During an Executive Appropriations Committee meeting in November, said it hired an outside actuary to evaluate whether its health insurance plans were equivalent. PEHP’s analysis determined the Star Plan’s current design results in benefits that are 11 percent richer than the traditional plan.
Rep. Jim Dunnigan, R-Taylorsville, introduced House Concurrent Resolution 13, Concurrent Resolution for Public Employees Benefit and Insurance Program, at the beginning of the legislative session to address the inequality between the plans. The traditional plan has been adjusted over the past 10 years, while the Star Plan has not. HCR13 sought to address the inequity and “rebalance” the two plans.
After many meetings with legislators, Dunnigan offered a substitute concurrent resolution to fully fund both health insurance plans.

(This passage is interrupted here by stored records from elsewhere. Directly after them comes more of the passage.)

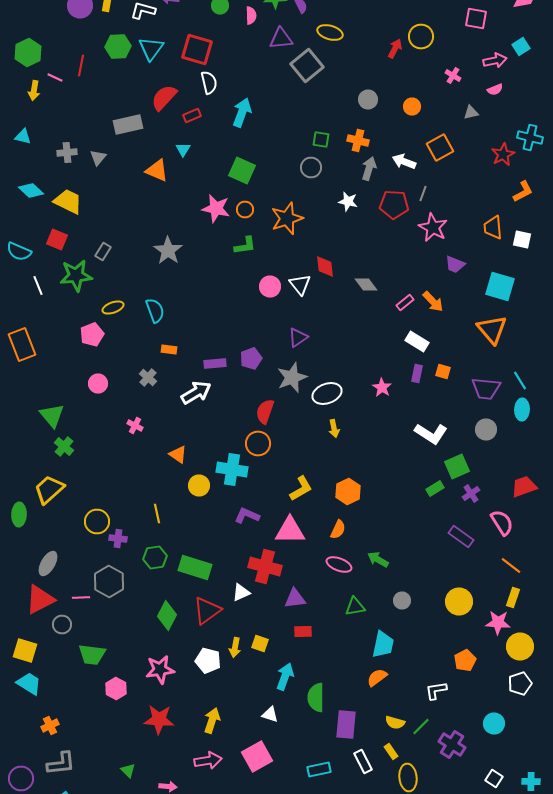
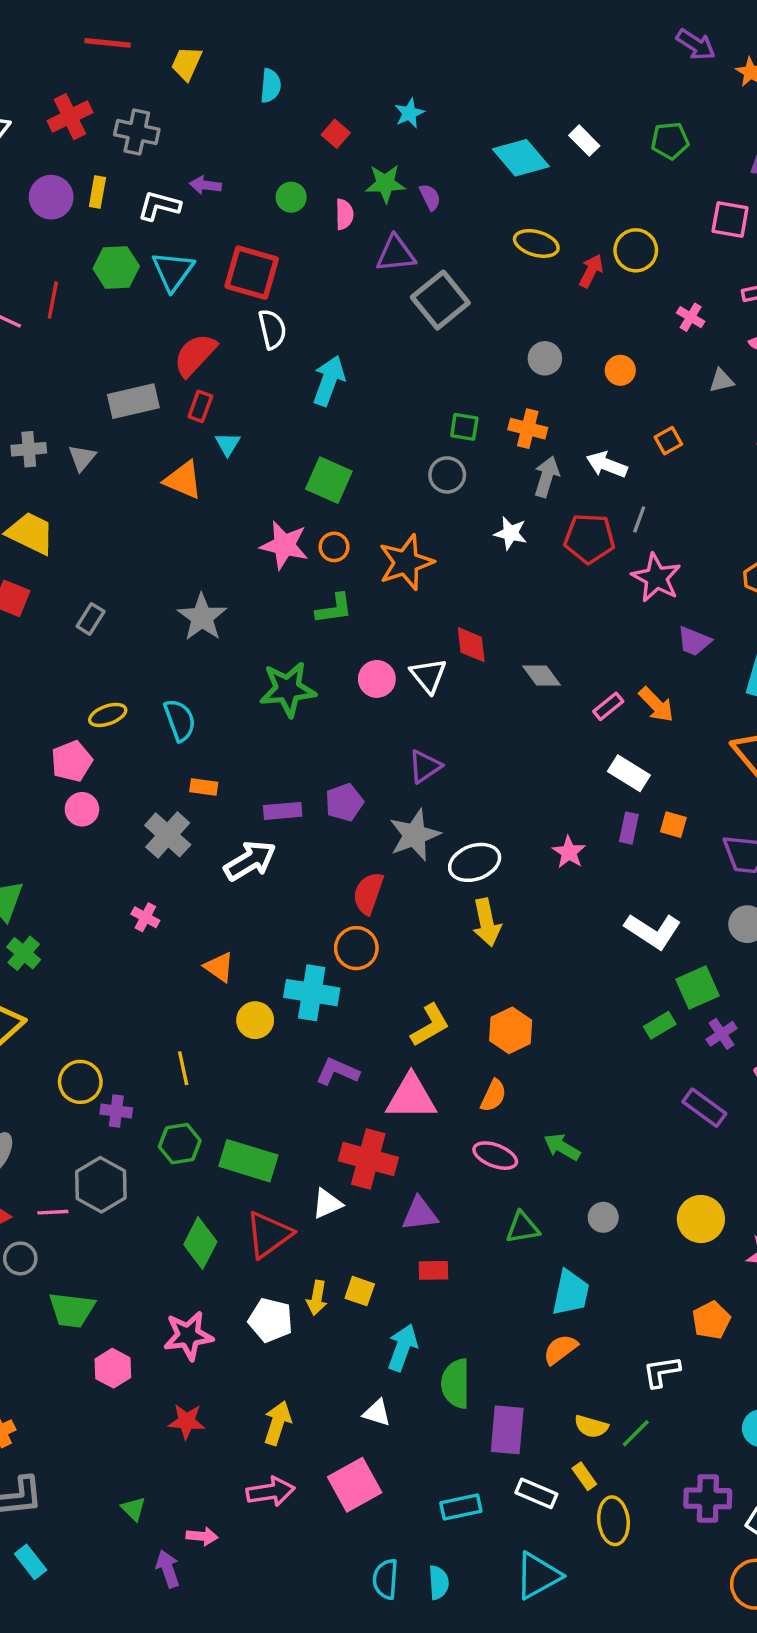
yellow ellipse: (330, 32) -> (536, 243), moved
red rectangle: (192, 116) -> (200, 406), moved, turned -48
orange square: (440, 148) -> (668, 441), size x0.6
green star: (76, 276) -> (288, 689), moved
gray cross: (148, 378) -> (168, 835), size x1.5
pink circle: (98, 384) -> (82, 809), moved
yellow arrow: (334, 428) -> (487, 922), size x1.5
red star: (159, 720) -> (187, 1421), size x0.7
purple cross: (452, 744) -> (708, 1498), moved, turned -32
white rectangle: (363, 762) -> (536, 1493), turned -40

UPEA has been working with Dunnigan on the substitute legislation to reduce the premium split on the traditional plan from 90/10 to 92/8. The change will save employees who participate in the traditional plan, on an annual basis, approximately:
- $205/family coverage
- $164/two-party coverage
- $75/single coverage
The changes will take place next fiscal year. In addition, the substitute bill postpones addressing the equity problem for a year as policymakers seek to come up with a longer-term plan. UPEA will remain involved in the ongoing policy discussion.